Voici un nouveau récit , dans un période très peu traité dans l'univers de W40k. Je n'en suis pas totalement satisfait, il lui manque un quelque chose pour en faire un truc sympa. N'hésitez donc pas à critiquer.


Surgissant des nuages, une immense créature nimbée de flammes déploya ses ailes d’une envergure colossale, plongeant dans l’ombre le col des montagnes. Le rugissement du léviathan ébranla la terre jusqu’à l’horizon et ses puissants battements d’ailes créèrent une tempête propre à faire ployer les rares arbres de la région. Des torrents de feu jaillirent et illuminèrent un paysage à l’aube encore naissante.

Hurlant de terreur, Paillasse priait le Seigneur et tous les dieux païens qu’il connaissait, recroquevillé derrière le muret de pierre longeant l’ancienne route. Sa senestre serrait de toutes ses forces la croix qu’il portait autour du cou tandis qu’il frappait le sol de sa dextre, pris d’une hystérie irrépressible. « Le Jugement Dernier est arrivé, s’égosilla le paysan pour lui-même. L’Apocalypse est sur nous ! »

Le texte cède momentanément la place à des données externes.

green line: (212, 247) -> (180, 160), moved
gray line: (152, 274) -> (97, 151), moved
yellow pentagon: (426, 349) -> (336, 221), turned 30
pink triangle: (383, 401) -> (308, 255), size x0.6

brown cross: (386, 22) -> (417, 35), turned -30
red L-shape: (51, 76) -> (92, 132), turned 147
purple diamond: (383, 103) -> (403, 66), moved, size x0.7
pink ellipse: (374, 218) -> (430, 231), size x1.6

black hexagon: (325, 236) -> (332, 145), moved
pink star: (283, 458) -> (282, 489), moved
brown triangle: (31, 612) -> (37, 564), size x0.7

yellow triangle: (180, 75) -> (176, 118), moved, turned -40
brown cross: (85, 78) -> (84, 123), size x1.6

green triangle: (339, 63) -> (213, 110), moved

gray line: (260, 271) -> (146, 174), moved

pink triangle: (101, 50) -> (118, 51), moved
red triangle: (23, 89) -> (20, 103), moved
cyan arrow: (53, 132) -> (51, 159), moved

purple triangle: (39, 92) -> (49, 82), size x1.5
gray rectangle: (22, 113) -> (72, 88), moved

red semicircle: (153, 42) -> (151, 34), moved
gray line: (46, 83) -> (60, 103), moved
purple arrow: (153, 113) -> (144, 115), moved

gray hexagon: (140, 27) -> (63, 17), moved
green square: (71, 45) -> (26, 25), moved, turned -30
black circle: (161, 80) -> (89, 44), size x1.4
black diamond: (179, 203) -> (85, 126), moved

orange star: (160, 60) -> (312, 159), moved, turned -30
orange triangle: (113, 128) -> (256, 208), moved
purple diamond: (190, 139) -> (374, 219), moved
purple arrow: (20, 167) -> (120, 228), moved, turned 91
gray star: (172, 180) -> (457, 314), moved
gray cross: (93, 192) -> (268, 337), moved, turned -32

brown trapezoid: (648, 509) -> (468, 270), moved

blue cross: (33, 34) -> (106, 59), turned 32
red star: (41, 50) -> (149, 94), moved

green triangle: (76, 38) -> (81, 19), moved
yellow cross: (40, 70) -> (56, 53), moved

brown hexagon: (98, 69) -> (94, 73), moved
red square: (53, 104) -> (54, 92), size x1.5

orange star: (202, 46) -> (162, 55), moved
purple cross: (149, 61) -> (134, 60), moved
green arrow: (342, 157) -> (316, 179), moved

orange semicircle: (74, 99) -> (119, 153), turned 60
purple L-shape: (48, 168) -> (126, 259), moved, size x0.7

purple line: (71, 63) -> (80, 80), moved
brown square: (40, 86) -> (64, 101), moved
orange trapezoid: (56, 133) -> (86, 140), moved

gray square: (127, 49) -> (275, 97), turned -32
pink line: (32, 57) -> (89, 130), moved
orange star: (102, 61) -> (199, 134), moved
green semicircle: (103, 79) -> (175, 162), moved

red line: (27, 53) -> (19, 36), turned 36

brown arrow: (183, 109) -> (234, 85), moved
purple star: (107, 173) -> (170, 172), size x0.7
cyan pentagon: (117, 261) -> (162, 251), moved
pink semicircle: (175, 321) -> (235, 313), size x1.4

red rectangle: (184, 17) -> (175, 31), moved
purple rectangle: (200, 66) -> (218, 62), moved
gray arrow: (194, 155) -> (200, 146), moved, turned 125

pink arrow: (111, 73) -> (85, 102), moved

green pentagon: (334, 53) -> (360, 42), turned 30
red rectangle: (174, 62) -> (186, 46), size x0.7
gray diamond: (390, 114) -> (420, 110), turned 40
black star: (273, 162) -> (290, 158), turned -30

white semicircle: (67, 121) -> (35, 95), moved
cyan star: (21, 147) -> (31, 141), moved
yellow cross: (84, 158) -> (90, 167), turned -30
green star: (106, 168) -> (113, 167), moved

De son vol pesant, le béhémoth dépassa les montagnes et disparu de l’autre côté dans un grondement de fin du monde. Un lourd silence tomba sur le paysage. La respiration courte, le regard fou, le paysan gémissait de terreur. Au bout de ce qui lui sembla une éternité, il parvint péniblement à se relever, aspirant l’air à grandes goulées. Des sentiments contradictoires s’affrontaient en lui. Une terreur sans nom lui ordonnait de courir le plus loin d’ici jusqu’à s’effondrer de fatigue, mais une fascination plus forte encore le faisait rester.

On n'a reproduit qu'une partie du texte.